- [Assignment]
Return all the data below as it stands, minus the pictures.
--
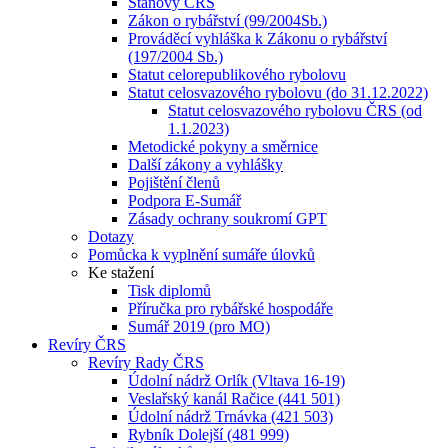
Stanovy ČRS
Zákon o rybářství (99/2004Sb.)
Prováděcí vyhláška k Zákonu o rybářství
(197/2004 Sb.)
Statut celorepublikového rybolovu
Statut celosvazového rybolovu (do 31.12.2022)
Statut celosvazového rybolovu ČRS (od
1.1.2023)
Metodické pokyny a směrnice
Další zákony a vyhlášky
Pojištění členů
Podpora E-Sumář
Zásady ochrany soukromí GPT
Dotazy
Pomůcka k vyplnění sumáře úlovků
Ke stažení
Tisk diplomů
Příručka pro rybářské hospodáře
Sumář 2019 (pro MO)
Revíry ČRS
Revíry Rady ČRS
Údolní nádrž Orlík (Vltava 16-19)
Veslařský kanál Račice (441 501)
Údolní nádrž Trnávka (421 503)
Rybník Dolejší (481 999)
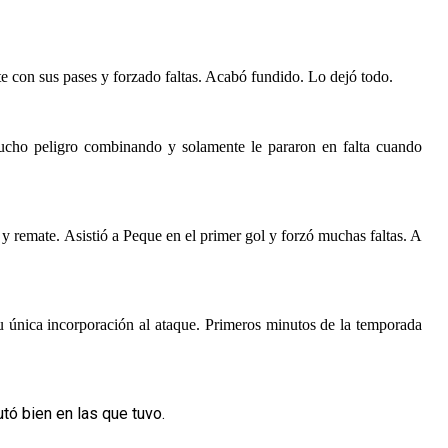
e con sus pases y forzado faltas. Acabó fundido. Lo dejó todo.
mucho peligro combinando y solamente le pararon en falta cuando
y remate. Asistió a Peque en el primer gol y forzó muchas faltas. A
u única incorporación al ataque. Primeros minutos de la temporada
tó bien en las que tuvo.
--
- [The completed task]
Stanovy ČRS
Zákon o rybářství (99/2004Sb.)
Prováděcí vyhláška k Zákonu o rybářství
(197/2004 Sb.)
Statut celorepublikového rybolovu
Statut celosvazového rybolovu (do 31.12.2022)
Statut celosvazového rybolovu ČRS (od
1.1.2023)
Metodické pokyny a směrnice
Další zákony a vyhlášky
Pojištění členů
Podpora E-Sumář
Zásady ochrany soukromí GPT
Dotazy
Pomůcka k vyplnění sumáře úlovků
Ke stažení
Tisk diplomů
Příručka pro rybářské hospodáře
Sumář 2019 (pro MO)
Revíry ČRS
Revíry Rady ČRS
Údolní nádrž Orlík (Vltava 16-19)
Veslařský kanál Račice (441 501)
Údolní nádrž Trnávka (421 503)
Rybník Dolejší (481 999)
e con sus pases y forzado faltas. Acabó fundido. Lo dejó todo.
mucho peligro combinando y solamente le pararon en falta cuando
y remate. Asistió a Peque en el primer gol y forzó muchas faltas. A
u única incorporación al ataque. Primeros minutos de la temporada
tó bien en las que tuvo.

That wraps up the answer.